Masuzawa H, Badokhon N H, Nakayama K, Konishi I, Nikaido T, Fujii S
Department of Obstetrics and Gynecology, School of Medicine, Shinshu University, Matsumoto, Japan.
Cancer. 1994 Oct 15;74(8):2321-8. doi: 10.1002/1097-0142(19941015)74:8<2321::aid-cncr2820740817>3.0.co;2-6.
To determine the biologic difference between normal endometrium and endometrial hyperplasias, the authors assessed the expression of estrogen receptors (ER) and progesterone receptors (PR) in the subjects before and after oral administration of medroxyprogesterone acetate (MPA) (Hysron-H, Kyowa Hakko Kogyo Co., Ltd., Tokyo, Japan).
The authors studied the expression of ER and PR in pathologic conditions of the endometrium such as cystic, adenomatous, and atypical hyperplasias before and after MPA treatment, 600 mg daily, for 8-14 weeks, and compared this expression with that of normal endometrium.
Stromal and epithelial components of the normal endometrium in the proliferative phase were positive for ER and PR. In the secretory phase and after MPA treatment, the epithelial component showed either negative or faint staining for ER and PR, but the stromal component showed positive staining for PR and negative or faint staining for ER. All hyperplasias exhibited ER and PR in the stromal and epithelial components, although the intensity of the staining was variable in atypical hyperplasias. After MPA treatment, in the epithelial component of cystic and adenomatous hyperplasias, down-regulation of PR was prominent, but many cells continued to express ER. The epithelial component usually was surrounded by PR-positive decidual cells. In atypical hyperplasia, many cells continued to express ER and PR in the epithelial component surrounded by both ER and PR positive stromal cells after MPA treatment.

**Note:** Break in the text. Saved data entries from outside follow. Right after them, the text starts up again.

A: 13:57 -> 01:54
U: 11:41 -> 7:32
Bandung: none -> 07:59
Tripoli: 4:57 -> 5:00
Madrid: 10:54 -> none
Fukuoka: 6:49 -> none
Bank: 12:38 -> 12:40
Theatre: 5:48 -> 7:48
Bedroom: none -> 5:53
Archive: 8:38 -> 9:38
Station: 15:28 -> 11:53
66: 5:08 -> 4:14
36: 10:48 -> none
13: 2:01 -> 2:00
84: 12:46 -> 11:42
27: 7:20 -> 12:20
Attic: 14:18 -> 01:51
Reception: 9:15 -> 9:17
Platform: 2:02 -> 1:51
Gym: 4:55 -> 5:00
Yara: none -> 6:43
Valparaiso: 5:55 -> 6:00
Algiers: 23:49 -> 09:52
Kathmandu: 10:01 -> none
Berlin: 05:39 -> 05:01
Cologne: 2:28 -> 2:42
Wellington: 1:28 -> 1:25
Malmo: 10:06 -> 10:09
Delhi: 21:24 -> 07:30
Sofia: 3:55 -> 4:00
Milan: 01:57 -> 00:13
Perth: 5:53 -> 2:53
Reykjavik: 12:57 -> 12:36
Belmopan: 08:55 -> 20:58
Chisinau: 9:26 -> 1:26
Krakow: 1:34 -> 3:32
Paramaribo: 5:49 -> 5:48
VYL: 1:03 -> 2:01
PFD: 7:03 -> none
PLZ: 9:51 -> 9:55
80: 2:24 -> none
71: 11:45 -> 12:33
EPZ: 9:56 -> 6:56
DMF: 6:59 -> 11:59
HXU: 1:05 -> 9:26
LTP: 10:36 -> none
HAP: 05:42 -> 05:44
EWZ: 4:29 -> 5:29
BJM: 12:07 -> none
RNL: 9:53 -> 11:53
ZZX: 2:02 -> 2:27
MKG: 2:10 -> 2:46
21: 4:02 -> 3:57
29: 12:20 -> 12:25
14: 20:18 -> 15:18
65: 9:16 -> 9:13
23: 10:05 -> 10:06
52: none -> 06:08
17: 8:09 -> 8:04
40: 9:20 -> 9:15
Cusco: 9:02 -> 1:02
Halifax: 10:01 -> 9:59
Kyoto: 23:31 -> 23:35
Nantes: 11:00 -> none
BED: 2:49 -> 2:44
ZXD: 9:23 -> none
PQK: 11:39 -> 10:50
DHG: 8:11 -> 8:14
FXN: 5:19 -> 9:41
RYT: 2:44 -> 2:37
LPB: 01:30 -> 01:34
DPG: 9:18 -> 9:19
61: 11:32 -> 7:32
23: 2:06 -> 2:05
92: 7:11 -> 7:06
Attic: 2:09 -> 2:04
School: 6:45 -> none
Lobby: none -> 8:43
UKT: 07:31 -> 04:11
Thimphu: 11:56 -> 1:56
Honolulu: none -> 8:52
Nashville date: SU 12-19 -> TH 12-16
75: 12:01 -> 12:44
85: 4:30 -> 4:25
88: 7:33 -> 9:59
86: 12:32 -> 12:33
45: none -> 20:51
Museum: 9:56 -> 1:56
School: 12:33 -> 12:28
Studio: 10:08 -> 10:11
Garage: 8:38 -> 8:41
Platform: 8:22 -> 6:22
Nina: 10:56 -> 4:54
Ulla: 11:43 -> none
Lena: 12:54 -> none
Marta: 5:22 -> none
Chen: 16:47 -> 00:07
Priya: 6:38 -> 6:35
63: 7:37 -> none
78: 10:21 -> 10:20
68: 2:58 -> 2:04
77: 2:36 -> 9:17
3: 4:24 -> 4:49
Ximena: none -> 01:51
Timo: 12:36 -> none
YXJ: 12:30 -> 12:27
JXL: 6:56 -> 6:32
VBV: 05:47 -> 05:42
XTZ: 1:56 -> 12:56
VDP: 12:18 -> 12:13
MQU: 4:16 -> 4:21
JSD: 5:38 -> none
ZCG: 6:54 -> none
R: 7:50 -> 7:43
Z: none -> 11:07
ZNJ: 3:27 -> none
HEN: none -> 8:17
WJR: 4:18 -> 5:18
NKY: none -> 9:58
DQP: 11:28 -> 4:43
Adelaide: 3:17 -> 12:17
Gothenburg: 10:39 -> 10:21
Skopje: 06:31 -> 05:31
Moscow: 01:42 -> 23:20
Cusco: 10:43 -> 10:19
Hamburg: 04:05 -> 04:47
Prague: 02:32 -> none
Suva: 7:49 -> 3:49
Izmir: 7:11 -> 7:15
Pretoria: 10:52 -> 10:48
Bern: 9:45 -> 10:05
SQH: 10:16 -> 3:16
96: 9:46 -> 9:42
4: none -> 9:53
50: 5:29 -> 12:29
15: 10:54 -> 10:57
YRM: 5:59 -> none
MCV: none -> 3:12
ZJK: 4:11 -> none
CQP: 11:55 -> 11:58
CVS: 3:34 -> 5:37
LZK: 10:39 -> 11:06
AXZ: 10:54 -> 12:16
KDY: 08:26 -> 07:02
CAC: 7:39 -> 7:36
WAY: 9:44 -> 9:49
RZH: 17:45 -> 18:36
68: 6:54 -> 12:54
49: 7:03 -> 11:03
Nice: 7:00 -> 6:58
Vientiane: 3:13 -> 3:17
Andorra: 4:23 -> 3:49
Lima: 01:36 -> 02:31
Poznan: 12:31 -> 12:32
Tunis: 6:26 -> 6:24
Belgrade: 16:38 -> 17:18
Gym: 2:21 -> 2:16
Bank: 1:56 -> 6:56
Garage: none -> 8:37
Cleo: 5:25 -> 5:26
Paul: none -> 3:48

Among the pathologic conditions of the endometrium, cystic and adenomatous hyperplasias have mechanisms of down-regulation of PR but not ER in the glandular component after MPA treatment, whereas in atypical hyperplasia, down-regulation of ER and PR does not occur in the epithelial component. Compared with normal endometrium, the majority of endometrial hyperplasias have an impairment of down-regulation of ER in the epithelial component by MPA treatment, and atypical hyperplasia has an impairment of down-regulation of ER and PR. Endometrial hyperplasias seem to have an abnormality of down-regulatory mechanisms of sex steroid receptors in the epithelial component when treated with exogenous progesterone.
为了确定正常子宫内膜与子宫内膜增生之间的生物学差异,作者评估了口服醋酸甲羟孕酮(MPA)(Hysron-H,日本东京协和发酵工业株式会社)前后受试者体内雌激素受体(ER)和孕激素受体(PR)的表达情况。
作者研究了子宫内膜病理状态(如囊性、腺瘤性和非典型增生)在每日口服600mg MPA、持续8 - 14周治疗前后ER和PR的表达情况,并将其与正常子宫内膜的表达情况进行比较。
增殖期正常子宫内膜的间质和上皮成分ER和PR均呈阳性。在分泌期及MPA治疗后,上皮成分ER和PR呈阴性或弱阳性染色,但间质成分PR呈阳性染色,ER呈阴性或弱阳性染色。所有增生的间质和上皮成分均表达ER和PR,尽管非典型增生中染色强度有所不同。MPA治疗后,囊性和腺瘤性增生的上皮成分中PR下调明显,但许多细胞仍持续表达ER。上皮成分通常被PR阳性的蜕膜细胞包围。在非典型增生中,MPA治疗后,上皮成分中许多细胞在被ER和PR阳性的间质细胞包围时仍持续表达ER和PR。
在子宫内膜的病理状态中,囊性和腺瘤性增生在MPA治疗后腺成分存在PR下调机制而无ER下调机制,而非典型增生上皮成分中ER和PR均未发生下调。与正常子宫内膜相比,大多数子宫内膜增生在MPA治疗后上皮成分中ER下调机制受损,而非典型增生ER和PR下调机制均受损。子宫内膜增生在外源性孕激素治疗时上皮成分中似乎存在性类固醇受体下调机制异常。